SYDNEY, Feb 19 (Reuters) – The Australian and New Zealand dollars nursed losses on Wednesday as risk appetite weakened over fears about the hit to world economies from the coronavirus outbreak.
The new coronavirus has caused 2,004 deaths in China and infected more than 74,000 people, while measures to contain it have paralysed the economy and the supply chains it feeds.
The Australian dollar steadied at $0.6688 after stumbling 0.4% on Tuesday to as low as $0.6674, a level not seen since Feb. 10.
Technical chart support lies around $0.6670, a break below which could see it tumbling to an 11-year trough of $0.6657.
The New Zealand dollar was a tad firmer at $0.6393 after stumbling 0.8% in the previous session.
The losses on Tuesday came as tech giant Apple said it was unlikely to meet a sales target set just three weeks ago amid lost production and weakening demand in China from the outbreak.
Auto makers are idling plants for lack of parts.
The blow to risk appetite saw a sell-off in exporter currencies, while the yield curve between U.S. three-month bills and 10-year notes inverted overnight, a bearish economic signal.
Domestically, there was little to move the antipodean currencies the other way.
Meanwhile, Australia’s annual wage price index rose a tepid 2.2% in the final quarter of last year with pay rewards in the public sector slowing to the weakest pace on record, according to data released on Wednesday.
The Reserve Bank of Australia (RBA) is predicting this pedestrian pace of wage growth to extend through mid-2022 as the jobless rate is not seen dipping materially during that time.
Minutes of the RBA’s February policy meeting out this week showed its board thought easing policy further might accelerate the process, but judged the risks of ever-lower low rates outweighed the benefits.
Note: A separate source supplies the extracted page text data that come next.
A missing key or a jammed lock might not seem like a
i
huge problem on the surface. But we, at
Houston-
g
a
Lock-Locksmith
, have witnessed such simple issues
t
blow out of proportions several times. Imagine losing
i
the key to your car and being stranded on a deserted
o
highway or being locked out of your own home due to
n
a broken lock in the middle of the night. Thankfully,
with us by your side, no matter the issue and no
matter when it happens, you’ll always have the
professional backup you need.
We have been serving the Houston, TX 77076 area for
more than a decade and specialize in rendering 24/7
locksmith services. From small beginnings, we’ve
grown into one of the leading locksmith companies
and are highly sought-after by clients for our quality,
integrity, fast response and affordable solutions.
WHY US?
The RBA has estimated the unemployment rate needs to fall below 4.5% from 5.1% currently for wages to grow at 3% or more.
“We are years away from achieving those goals,” said Callam Pickering, APAC economist for job portal Indeed.
“We consider it unlikely that wage growth will improve much during 2020. And so we also expect household spending and inflation to remain disappointing,” he added.
“We believe it is likely that the Reserve Bank will need to cut rates again by mid-year, with a second cut not out of the question.”
Tuesday’s losses in the kiwi were also compounded by dour results of a fornightly global dairy auction in which prices and volumes dropped for a second consecutive time.